The problem
Each line that holds the word "sisältää" counts once; give the total for the records below and nothing else.

Supplied data
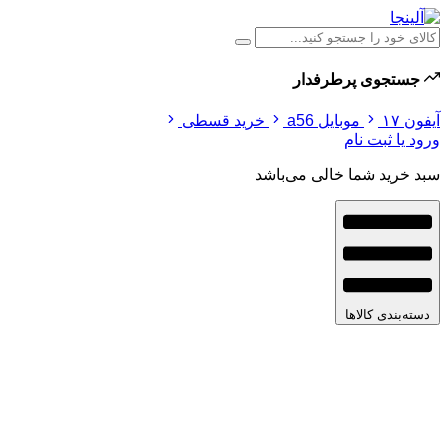
جستجوی پرطرفدار
آیفون ۱۷
موبایل a56
خرید قسطی
ورود یا ثبت نام
سبد خرید شما خالی می‌باشد
دسته‌بندی کالاها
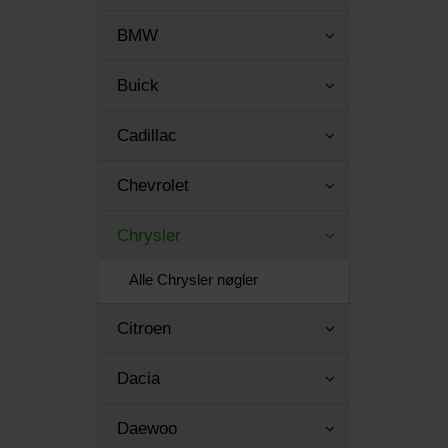
BMW
Buick
Cadillac
Chevrolet
Chrysler
Alle Chrysler nøgler
Citroen
Dacia
Daewoo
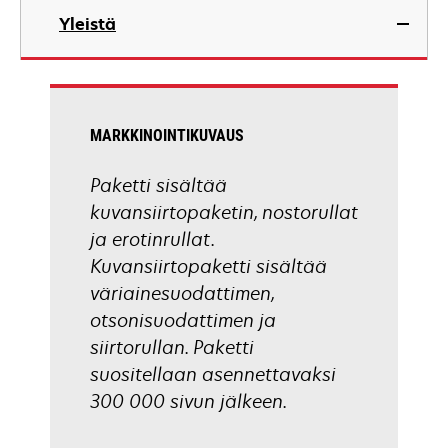
Yleistä
MARKKINOINTIKUVAUS
Paketti sisältää
kuvansiirtopaketin, nostorullat
ja erotinrullat.
Kuvansiirtopaketti sisältää
väriainesuodattimen,
otsonisuodattimen ja
siirtorullan. Paketti
suositellaan asennettavaksi
300 000 sivun jälkeen.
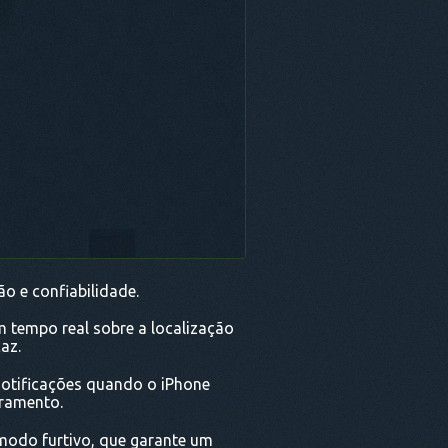
o e confiabilidade.
m tempo real sobre a localização
az.
notificações quando o iPhone
oramento.
odo furtivo, que garante um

Solution to the problem
2